Curated by DJCS

HORIZONS PRESENTED BY CHAPMAN TRIPP

CURATED BY DJCS

In The Harvest, DJCS brings together the work of Tobias Allen, Elvis Booth-Claveria, Jack Ellery, Kat Lang, and Aroha Matchitt-Millar.

ABOUT THE CURATOR

Founded in 2025 in Pōneke, Te Whanganui-ā-Tara, DJCS is an art gallery dedicated to addressing critical gaps in Aotearoa’s art history, with a particular focus on queer discourse within the settler colonial context. Evolving from its origins as a project space in Tāmaki Makaurau (Parasite, 2020–2022), DJCS continues to challenge and expand the narrative of Aotearoa’s artistic legacy, weaving together and critically examining queer art histories within the broader tapestry of Aotearoa’s past and present.
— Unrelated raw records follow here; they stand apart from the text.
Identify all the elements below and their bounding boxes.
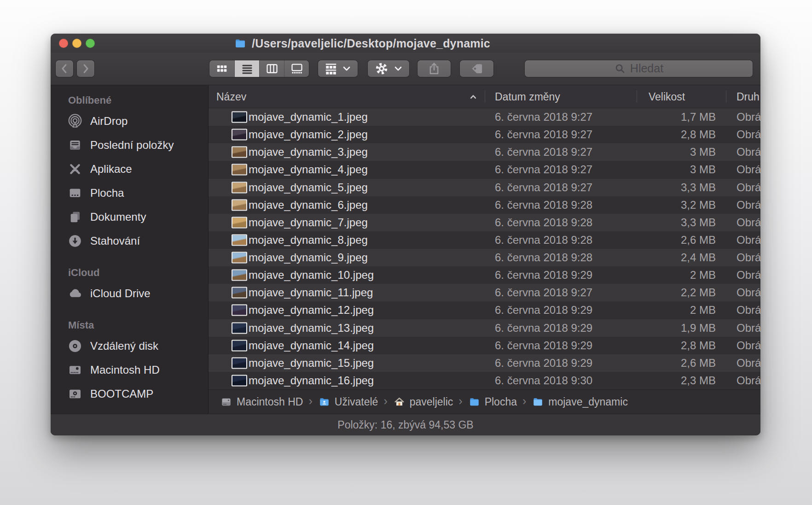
column-divider[interactable] — [485, 90, 485, 103]
file-size: 3 MB — [637, 146, 716, 159]
folder-icon[interactable] — [233, 38, 247, 49]
file-size: 2 MB — [637, 269, 716, 282]
share-button[interactable] — [418, 60, 451, 77]
column-header-size[interactable]: Velikost — [649, 85, 685, 108]
sidebar-item-label: Macintosh HD — [90, 364, 160, 376]
tag-button[interactable] — [460, 60, 493, 77]
gallery-view-button[interactable] — [284, 60, 309, 77]
status-bar: Položky: 16, zbývá 94,53 GB — [51, 414, 760, 435]
forward-button[interactable] — [77, 60, 94, 77]
column-header-date[interactable]: Datum změny — [495, 85, 560, 108]
file-date-modified: 6. června 2018 9:28 — [495, 234, 592, 247]
sidebar-item-icloud-drive[interactable]: iCloud Drive — [51, 282, 208, 305]
sidebar-item-bootcamp[interactable]: BOOTCAMP — [51, 382, 208, 406]
file-name: mojave_dynamic_4.jpeg — [249, 163, 368, 176]
file-thumbnail — [232, 340, 247, 351]
group-by-button[interactable] — [318, 60, 358, 77]
finder-window: /Users/paveljelic/Desktop/mojave_dynamic — [51, 34, 760, 435]
file-row[interactable]: mojave_dynamic_14.jpeg6. června 2018 9:2… — [209, 337, 760, 354]
grid-view-icon — [215, 62, 228, 75]
file-row[interactable]: mojave_dynamic_8.jpeg6. června 2018 9:28… — [209, 231, 760, 249]
breadcrumb-label: Macintosh HD — [237, 396, 303, 408]
file-row[interactable]: mojave_dynamic_11.jpeg6. června 2018 9:2… — [209, 284, 760, 301]
file-kind: Obrázek JPEG — [737, 216, 760, 229]
breadcrumb-item-paveljelic[interactable]: paveljelic — [393, 396, 453, 408]
file-thumbnail — [232, 182, 247, 193]
file-size: 2,6 MB — [637, 234, 716, 247]
breadcrumb-separator: › — [383, 394, 388, 409]
file-date-modified: 6. června 2018 9:29 — [495, 357, 592, 370]
breadcrumb-label: Uživatelé — [335, 396, 378, 408]
file-thumbnail — [232, 305, 247, 316]
file-row[interactable]: mojave_dynamic_3.jpeg6. června 2018 9:27… — [209, 143, 760, 161]
sidebar-item-vzd-len-disk[interactable]: Vzdálený disk — [51, 334, 208, 358]
breadcrumb-item-u-ivatel[interactable]: Uživatelé — [318, 396, 378, 408]
sidebar: OblíbenéAirDropPoslední položkyAplikaceP… — [51, 85, 209, 414]
file-name: mojave_dynamic_3.jpeg — [249, 146, 368, 159]
group-icon — [324, 62, 338, 76]
file-date-modified: 6. června 2018 9:28 — [495, 199, 592, 211]
file-row[interactable]: mojave_dynamic_15.jpeg6. června 2018 9:2… — [209, 354, 760, 372]
users-folder-icon — [318, 397, 331, 407]
title-bar[interactable]: /Users/paveljelic/Desktop/mojave_dynamic — [51, 34, 760, 53]
sidebar-section-label: Oblíbené — [51, 92, 208, 109]
file-row[interactable]: mojave_dynamic_9.jpeg6. června 2018 9:28… — [209, 249, 760, 266]
gallery-view-icon — [290, 62, 303, 75]
file-date-modified: 6. června 2018 9:28 — [495, 216, 592, 229]
column-divider[interactable] — [726, 90, 726, 103]
airdrop-icon — [67, 113, 83, 129]
file-kind: Obrázek JPEG — [737, 163, 760, 176]
file-date-modified: 6. června 2018 9:29 — [495, 322, 592, 335]
search-input[interactable] — [525, 60, 753, 77]
sidebar-item-stahov-n[interactable]: Stahování — [51, 229, 208, 253]
file-list: mojave_dynamic_1.jpeg6. června 2018 9:27… — [209, 108, 760, 389]
breadcrumb-item-macintosh-hd[interactable]: Macintosh HD — [220, 396, 303, 408]
icon-view-button[interactable] — [209, 60, 234, 77]
file-row[interactable]: mojave_dynamic_16.jpeg6. června 2018 9:3… — [209, 372, 760, 389]
file-row[interactable]: mojave_dynamic_4.jpeg6. června 2018 9:27… — [209, 161, 760, 178]
sidebar-item-aplikace[interactable]: Aplikace — [51, 157, 208, 181]
column-header-name[interactable]: Název — [216, 85, 246, 108]
file-size: 2,8 MB — [637, 128, 716, 141]
sidebar-item-posledn-polo-ky[interactable]: Poslední položky — [51, 133, 208, 157]
file-kind: Obrázek JPEG — [737, 199, 760, 211]
action-menu-button[interactable] — [368, 60, 409, 77]
file-name: mojave_dynamic_8.jpeg — [249, 234, 368, 247]
breadcrumb-separator: › — [308, 394, 313, 409]
sidebar-item-macintosh-hd[interactable]: Macintosh HD — [51, 358, 208, 382]
external-drive-icon — [67, 386, 83, 402]
sidebar-item-dokumenty[interactable]: Dokumenty — [51, 205, 208, 229]
share-icon — [427, 62, 441, 76]
file-size: 1,9 MB — [637, 322, 716, 335]
drive-icon — [220, 397, 232, 407]
file-date-modified: 6. června 2018 9:29 — [495, 269, 592, 282]
column-header-kind[interactable]: Druh — [737, 85, 760, 108]
file-row[interactable]: mojave_dynamic_1.jpeg6. června 2018 9:27… — [209, 108, 760, 126]
column-divider[interactable] — [637, 90, 637, 103]
column-view-button[interactable] — [259, 60, 284, 77]
sidebar-item-plocha[interactable]: Plocha — [51, 181, 208, 205]
file-row[interactable]: mojave_dynamic_2.jpeg6. června 2018 9:27… — [209, 126, 760, 143]
remote-disc-icon — [67, 338, 83, 354]
file-name: mojave_dynamic_6.jpeg — [249, 199, 368, 211]
file-row[interactable]: mojave_dynamic_6.jpeg6. června 2018 9:28… — [209, 196, 760, 214]
file-row[interactable]: mojave_dynamic_10.jpeg6. června 2018 9:2… — [209, 266, 760, 284]
file-size: 2,6 MB — [637, 357, 716, 370]
breadcrumb-item-mojave-dynamic[interactable]: mojave_dynamic — [532, 396, 628, 408]
sidebar-section-icloud: iCloudiCloud Drive — [51, 264, 208, 305]
file-row[interactable]: mojave_dynamic_5.jpeg6. června 2018 9:27… — [209, 179, 760, 196]
file-kind: Obrázek JPEG — [737, 286, 760, 299]
file-row[interactable]: mojave_dynamic_12.jpeg6. června 2018 9:2… — [209, 301, 760, 319]
sidebar-item-label: AirDrop — [90, 115, 128, 128]
back-button[interactable] — [56, 60, 73, 77]
window-body: OblíbenéAirDropPoslední položkyAplikaceP… — [51, 85, 760, 414]
file-row[interactable]: mojave_dynamic_7.jpeg6. června 2018 9:28… — [209, 214, 760, 231]
breadcrumb-item-plocha[interactable]: Plocha — [468, 396, 517, 408]
file-row[interactable]: mojave_dynamic_13.jpeg6. června 2018 9:2… — [209, 319, 760, 337]
file-size: 2,2 MB — [637, 286, 716, 299]
list-view-button[interactable] — [234, 60, 259, 77]
file-date-modified: 6. června 2018 9:27 — [495, 163, 592, 176]
sidebar-item-airdrop[interactable]: AirDrop — [51, 109, 208, 133]
file-date-modified: 6. června 2018 9:27 — [495, 286, 592, 299]
file-thumbnail — [232, 287, 247, 299]
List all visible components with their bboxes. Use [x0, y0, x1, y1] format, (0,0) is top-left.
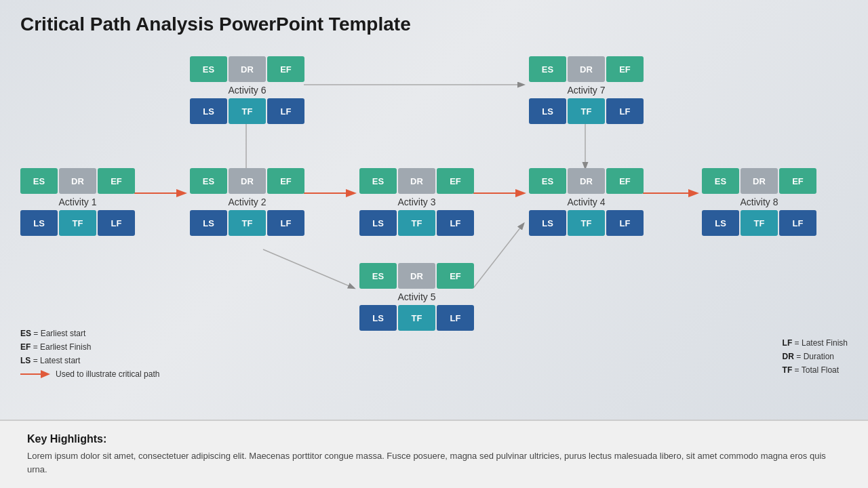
cell-ef-7: EF — [606, 56, 644, 82]
cell-es-3: ES — [359, 168, 397, 194]
cell-tf-4: TF — [568, 210, 605, 236]
cell-lf-5: LF — [437, 305, 474, 331]
activity-label-6: Activity 6 — [228, 85, 266, 96]
cell-ls-8: LS — [702, 210, 739, 236]
cell-es-8: ES — [702, 168, 739, 194]
cell-es-2: ES — [190, 168, 227, 194]
cell-tf-8: TF — [741, 210, 778, 236]
cell-lf-2: LF — [267, 210, 304, 236]
cell-es-4: ES — [529, 168, 566, 194]
cell-tf-3: TF — [398, 210, 435, 236]
activity-node-3: ES DR EF Activity 3 LS TF LF — [359, 168, 474, 236]
activity-node-8: ES DR EF Activity 8 LS TF LF — [702, 168, 816, 236]
legend-arrow-text: Used to illustrate critical path — [56, 369, 159, 379]
key-highlights-title: Key Highlights: — [27, 433, 841, 445]
cell-ls-3: LS — [359, 210, 397, 236]
cell-dr-6: DR — [229, 56, 266, 82]
cell-dr-4: DR — [568, 168, 605, 194]
legend-tf: TF = Total Float — [783, 365, 848, 375]
activity-node-7: ES DR EF Activity 7 LS TF LF — [529, 56, 644, 124]
activity-node-5: ES DR EF Activity 5 LS TF LF — [359, 263, 474, 331]
cell-es-6: ES — [190, 56, 227, 82]
activity-node-2: ES DR EF Activity 2 LS TF LF — [190, 168, 304, 236]
diagram-area: Critical Path Analysis PowerPoint Templa… — [0, 0, 868, 420]
cell-es-5: ES — [359, 263, 397, 289]
cell-ef-6: EF — [267, 56, 304, 82]
cell-ef-4: EF — [606, 168, 644, 194]
cell-dr-8: DR — [741, 168, 778, 194]
cell-dr-7: DR — [568, 56, 605, 82]
key-highlights-section: Key Highlights: Lorem ipsum dolor sit am… — [0, 420, 868, 488]
cell-lf-8: LF — [779, 210, 816, 236]
cell-tf-2: TF — [229, 210, 266, 236]
cell-ef-3: EF — [437, 168, 474, 194]
activity-label-5: Activity 5 — [397, 291, 435, 302]
legend-es: ES = Earliest start — [20, 329, 159, 338]
cell-ef-5: EF — [437, 263, 474, 289]
activity-label-7: Activity 7 — [567, 85, 605, 96]
svg-line-8 — [473, 224, 524, 288]
cell-lf-1: LF — [98, 210, 135, 236]
legend-right: LF = Latest Finish DR = Duration TF = To… — [783, 338, 848, 379]
cell-dr-5: DR — [398, 263, 435, 289]
cell-tf-6: TF — [229, 98, 266, 124]
cell-dr-1: DR — [59, 168, 96, 194]
cell-ls-2: LS — [190, 210, 227, 236]
activity-label-4: Activity 4 — [567, 197, 605, 207]
cell-tf-1: TF — [59, 210, 96, 236]
cell-ls-5: LS — [359, 305, 397, 331]
activity-node-6: ES DR EF Activity 6 LS TF LF — [190, 56, 304, 124]
cell-lf-7: LF — [606, 98, 644, 124]
svg-line-7 — [263, 249, 354, 288]
cell-ef-8: EF — [779, 168, 816, 194]
key-highlights-body: Lorem ipsum dolor sit amet, consectetuer… — [27, 449, 841, 476]
cell-dr-2: DR — [229, 168, 266, 194]
cell-es-1: ES — [20, 168, 58, 194]
red-arrow-svg — [20, 370, 52, 378]
cell-ls-6: LS — [190, 98, 227, 124]
activity-label-3: Activity 3 — [397, 197, 435, 207]
cell-tf-7: TF — [568, 98, 605, 124]
cell-lf-3: LF — [437, 210, 474, 236]
activity-label-8: Activity 8 — [740, 197, 778, 207]
cell-dr-3: DR — [398, 168, 435, 194]
cell-ef-2: EF — [267, 168, 304, 194]
legend-dr: DR = Duration — [783, 352, 848, 361]
cell-ls-7: LS — [529, 98, 566, 124]
activity-node-1: ES DR EF Activity 1 LS TF LF — [20, 168, 135, 236]
cell-ls-4: LS — [529, 210, 566, 236]
cell-lf-4: LF — [606, 210, 644, 236]
main-container: Critical Path Analysis PowerPoint Templa… — [0, 0, 868, 488]
legend-ef: EF = Earliest Finish — [20, 342, 159, 352]
legend-ls: LS = Latest start — [20, 356, 159, 365]
activity-label-2: Activity 2 — [228, 197, 266, 207]
cell-lf-6: LF — [267, 98, 304, 124]
cell-tf-5: TF — [398, 305, 435, 331]
cell-ls-1: LS — [20, 210, 58, 236]
cell-es-7: ES — [529, 56, 566, 82]
activity-label-1: Activity 1 — [58, 197, 96, 207]
activity-node-4: ES DR EF Activity 4 LS TF LF — [529, 168, 644, 236]
legend-lf: LF = Latest Finish — [783, 338, 848, 348]
page-title: Critical Path Analysis PowerPoint Templa… — [20, 14, 848, 35]
legend-left: ES = Earliest start EF = Earliest Finish… — [20, 329, 159, 379]
legend-arrow: Used to illustrate critical path — [20, 369, 159, 379]
cell-ef-1: EF — [98, 168, 135, 194]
DJCS actively critiques settler colonialism, interrogating how queer identities and narratives can both disrupt and unintentionally reinforce colonial structures. As C. Heike Schotten asserts in Queer Terror: Life, Death, and Desire in the Settler Colony, “The settler colony is not just a place but a logic, one that queer politics must dismantle if it is to truly liberate.” This critical perspective informs DJCS commitment to decolonial practise, confronting historical injustices, and fostering transformative futures.

In response to the challenges of securing affordable rent, DJCS has adopted a sustainable ‘DIY’ strategy, utilising unconventional spaces such as transitional areas (staircases, lobbies), rental housing, and repurposed buildings. By experimenting with new ways of working and exploring alternative funding models, DJCS strives to contribute to a more equitable and resilient art world.

[email protected]
www.djcs.co.nz

ABOUT THE EXHIBITING ARTISTS

Tobias Allen is an artist based in Glasgow, Scotland. They completed their BFA(Hons) from Massey University in 2021, and currently pursuing an MFA at The Glasgow School of Art. Working in Performance, Photography, Video and Sound, Allen’s work examines broad and difficult relationships between death, queerness and the body, with a focus on the deep-set emotional states to be encountered therein.

Elvis Booth-Claveria‘s practice expands through choreographic and performance-based video as well as sculptural and installation considerations. Looking to reconcile queer identity, body-environment relationships, and organic materiality. Jack Ellery is a multimedia artist currently exploring embodied performance, moving image, audio, sculpture and installation. Oscillating between immersion and detachment, Ellery aims to unpack human/nonhuman entanglements by embracing the body as an active agent of meaning.

Aroha Matchitt-Millar (Ngāti Rangitihi, Te Whakatōhea, Tūhoe) is a multidisciplinary artist with strong foundations in contemporary jewelry and ranranga. Her work is influenced by the practices of her tīpuna, intrinsically passed down through whakapapa

Kat Lang is an artist based in Tāmaki Makaurau. Their practice indulges a socially relational realm, using the memetic recontextualisation of physical and cultural material to talk through social space. Lang has focused their engagement in gallery context on amputating space, privileging immersive and auto-destructive art, rather than stand-alone objects. Lang constructs with an intent to pull at the threads of failure, meaning/meaninglessness, the sensory and its emotional appendages and the harvesting of sentimental data.